‘The Panorama
of India’s Past’
I was fortunate to have come under the spell of
writings of Jawaharlal Nehru, much early in life, that moulded my mind, and made
me to rise above petty things, and invoked a deep sense of pride about India
and her civilizational heritage that spanned over six thousand years. This piece
is based on Nehru’s classic The Discovery of India that he wrote in
Ahmednagar Fort, during his
imprisonment, following the ‘Quit India’ Resolution.
Nehru gives a fascinating account of India, her
glorious intellectual and spiritual tradition. The urge to action, the desire
to experience life through action, had influenced all his thought and activity.
As the roots of the present lay in the past, he made voyage of discovery into
the past, seeking a clue to understand the present. It was this attempt to discover
the past in its relation to the present that led him to write the Glimpses of
World History from jail in the form of letters to his daughter Indira, when
she was in her early teens. It was a similar quest that led him later to write
his Autobiography. He wrote: ‘There is
only one thing that remains to us that cannot be taken away: the act with
courage and dignity and to stick to the ideals that have given meaning to life.’
Life’s Philosophy
To Nehru, religion- whether it was Hinduism or Islam
or Buddhism or Christianly- though associated with superstitious practices and
dogmatic beliefs, had also provided some deeply felt inner need of human nature;
it had produced many fine types of men and women, as well as bigoted,
narrow-minded, cruel tyrants. He said, religion merges into mysticism and
metaphysics and philosophy. All thinking persons, to a greater or less degree,
dabble in metaphysics and philosophy. However, Nehru was ‘interested in this
world, in this life, not in some other world or a future life.’ And ‘whether there is such a thing as a
soul, or whether there is a survival after death or not, I do not know; and
important as these questions are, they do not trouble me in the least. They are
just intellectual speculations in an unknown region about which we know next to
nothing.

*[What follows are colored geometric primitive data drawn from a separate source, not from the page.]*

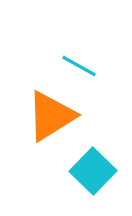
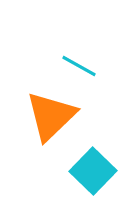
orange triangle: rotated 12 degrees counterclockwise
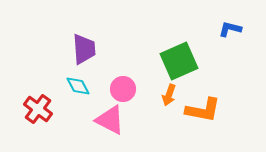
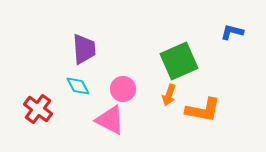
blue L-shape: moved 2 px right, 3 px down
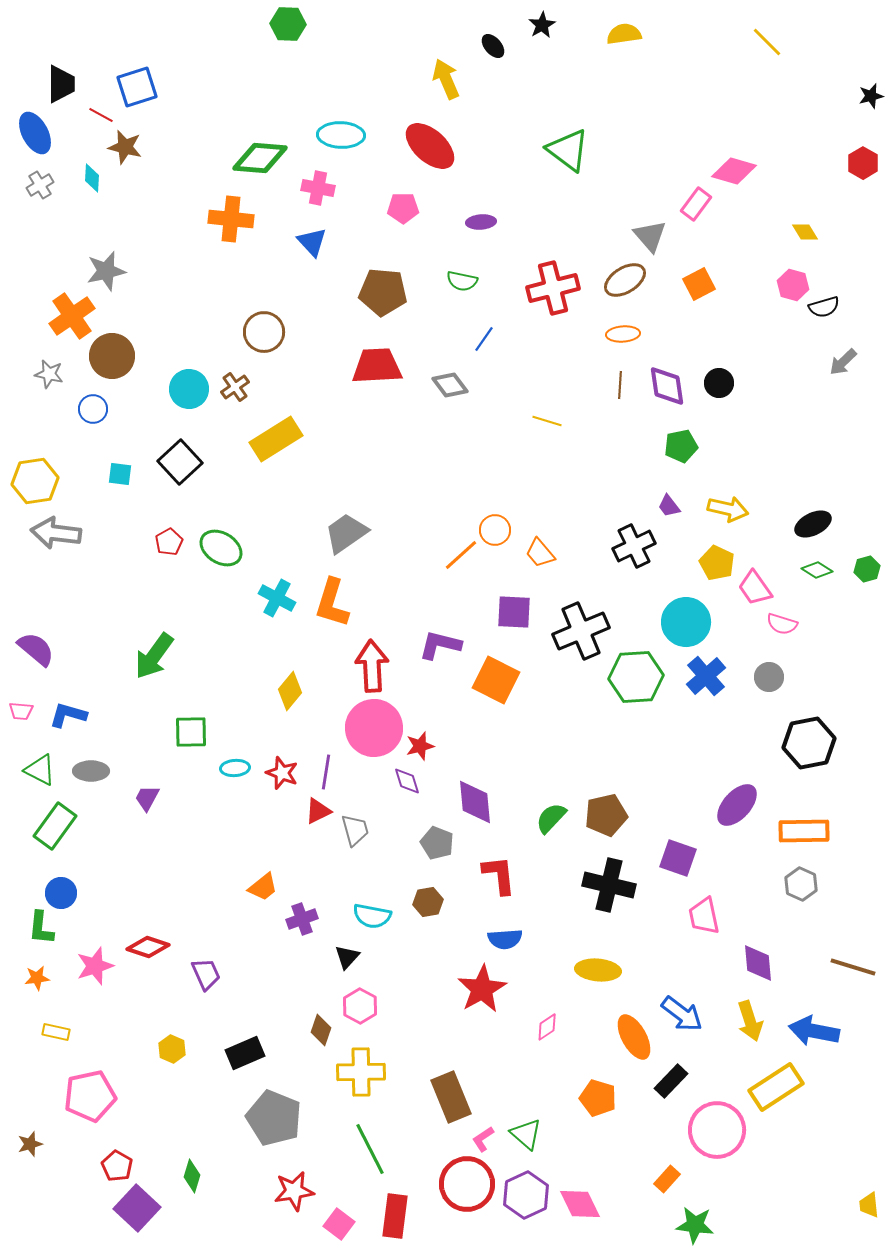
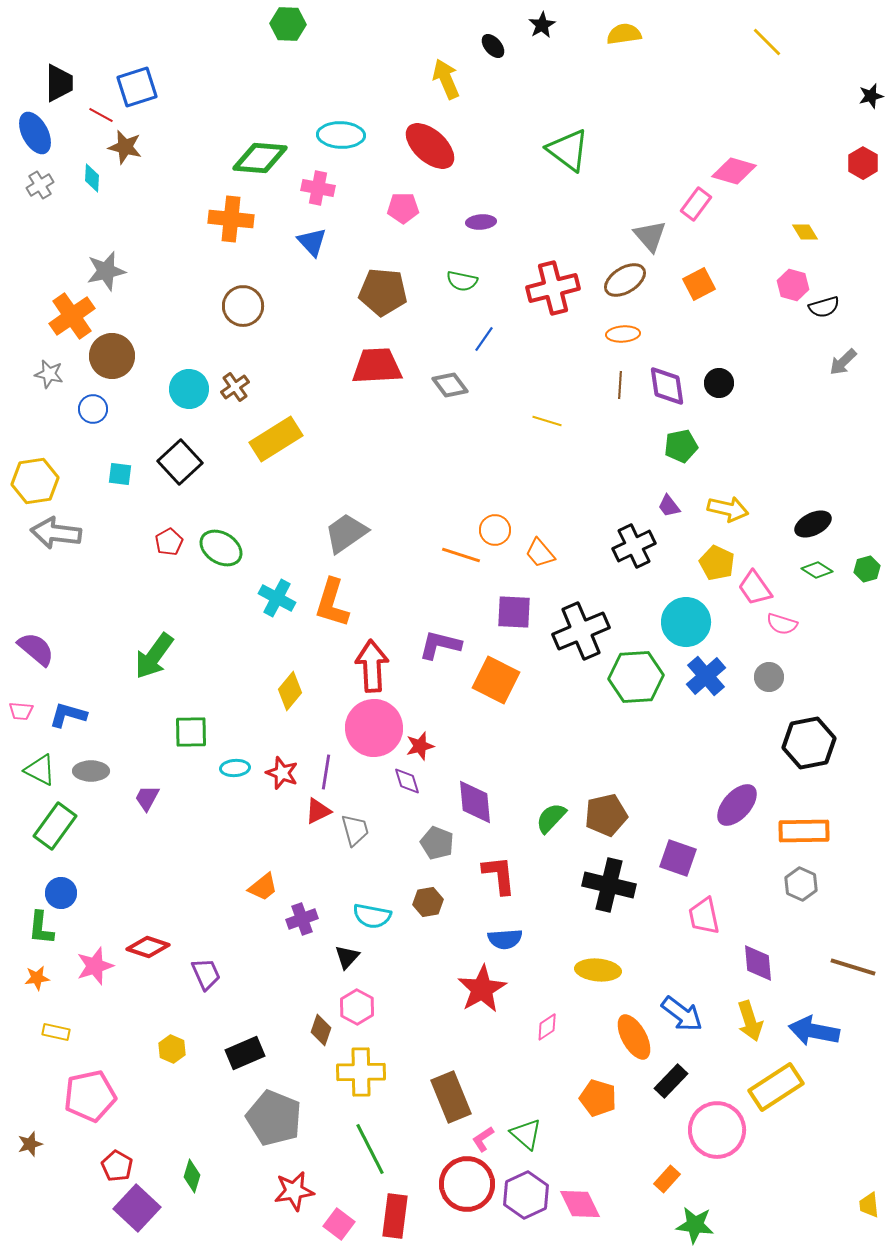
black trapezoid at (61, 84): moved 2 px left, 1 px up
brown circle at (264, 332): moved 21 px left, 26 px up
orange line at (461, 555): rotated 60 degrees clockwise
pink hexagon at (360, 1006): moved 3 px left, 1 px down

They do not affect my life, and whether they were proved right or
wrong subsequently they would make little difference to me.’ An ethical approach to life had a strong
appeal for him.
There are people absorbed in finding an answer to the
riddle of the universe. And ‘this leads them away from the individual and
social problem of the day and when they are unable to solve that riddle, they
despair and turn to inaction and triviality or find comfort in some dogmatic
creed.’ Thus, one drifts away from the
attempt to think rationally and scientifically and takes refuge in
irrationalism, superstition, and unreasonable and inequitable social prejudices
and practices. To Nehru, the real problems are: ‘problems of individual and
social life, of harmonious living, of a proper balancing of an individua’s
inner and outer life, of an adjustment of the relations between individual and
between groups, of a continuous becoming something better and higher of social development,
of the ceaseless adventure of man.’ A
living philosophy must answer the problems of to-day.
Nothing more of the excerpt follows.